There are many possibilities, depending on what is best for your problem. When you get something from the channel, there is nothing like the default method for the answer - you need to build the stream yourself (and you definitely did in the example in your question). Sending a response channel with each request gives you more flexibility, since with each request you can choose where to send the response, but it is often not required.
Here are a few other examples:
1. Sending and receiving from the same channel
You can use the unbuffered channel to send and receive responses. This perfectly illustrates that unbuffered channels are actually the synchronization points in your program. Of course, the limitation is that we need to send exactly the same type as the request and response:
package main import ( "fmt" ) func pow2() (c chan int) { c = make(chan int) go func() { for x := range c { c <- x*x } }() return c } func main() { c := pow2() c <- 2 fmt.Println(<-c)
2. Sending to one channel, receiving from another
You can separate the input and output channels. If you want, you can use the buffered version. This can be used as a request / response script and will allow you to have a route responsible for sending requests, another for processing them, and another for receiving responses. Example:
package main import ( "fmt" ) func pow2() (in chan int, out chan int) { in = make(chan int) out = make(chan int) go func() { for x := range in { out <- x*x } }() return } func main() { in, out := pow2() go func() { in <- 2 in <- 4 }() fmt.Println(<-out)

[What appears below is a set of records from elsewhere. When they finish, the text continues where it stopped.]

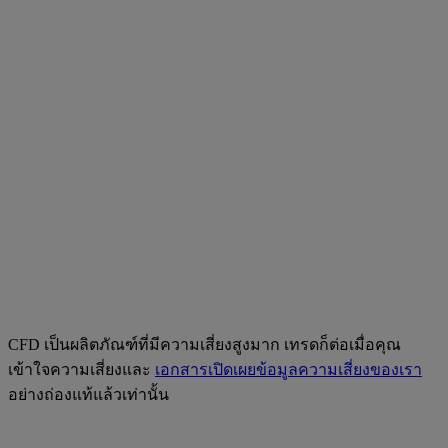
CFD เป็นผลิตภัณฑ์ที่มีความเสี่ยงสูงมาก เทรดก็ต่อเมื่อคุณ
เข้าใจความเสี่ยงและ
เอกสารเปิดเผยข้อมูลความเสี่ยงของเรา
อย่างถ่องแท้แล้วเท่านั้น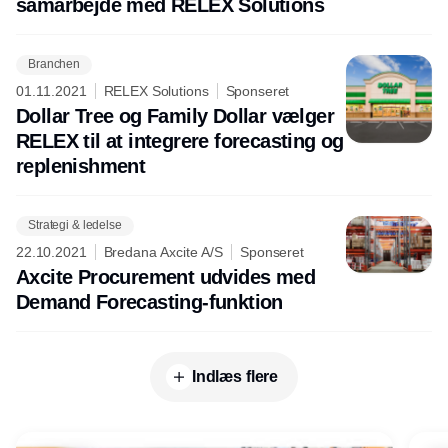
samarbejde med RELEX Solutions
Branchen
01.11.2021
RELEX Solutions
Sponseret
Dollar Tree og Family Dollar vælger
RELEX til at integrere forecasting og
replenishment
Strategi & ledelse
22.10.2021
Bredana Axcite A/S
Sponseret
Axcite Procurement udvides med
Demand Forecasting-funktion
Indlæs flere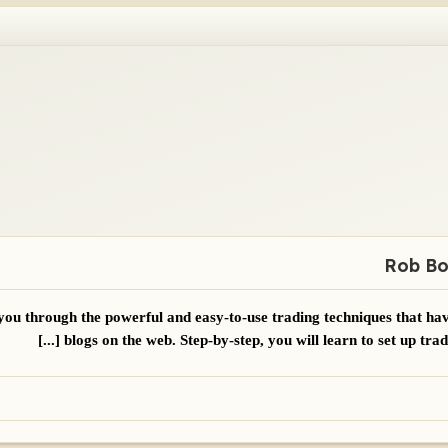
Rob Bo
u through the powerful and easy-to-use trading techniques that hav
blogs on the web. Step-by-step, you will learn to set up trade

3. Sending a response channel with each request
This is what you presented in the question. Gives you the flexibility to determine the response route. This is useful if you want the answer to go to a specific processing procedure, for example, you have many clients with some tasks, and you want the answer to be received by the same client.
package main import ( "fmt" "sync" ) type Task struct { x int c chan int } func pow2(in chan Task) { for t := range in { tc <- tx*tx } } func main() { var wg sync.WaitGroup in := make(chan Task)
It is worth saying that this scenario does not have to be implemented with a return channel for each task. If the result has some kind of client context (for example, a client identifier), one multiplexer can receive all responses and then process them in accordance with the context.
Sometimes it makes no sense to engage channels to achieve a simple request-response template. When developing go programs, I tried to catch too many channels in the system (simply because I think they are really great). Sometimes the good old function calls are all we need:
package main import ( "fmt" ) func pow2(x int) int { return x*x } func main() { fmt.Println(pow2(2)) fmt.Println(pow2(4)) }
(And this may be a good solution if someone encounters a similar problem, as in your example. Repeating the comments that you received on your question in order to protect one structure, for example a cache, it would be better to create a structure and expose some methods that protect simultaneous use with the mutex.)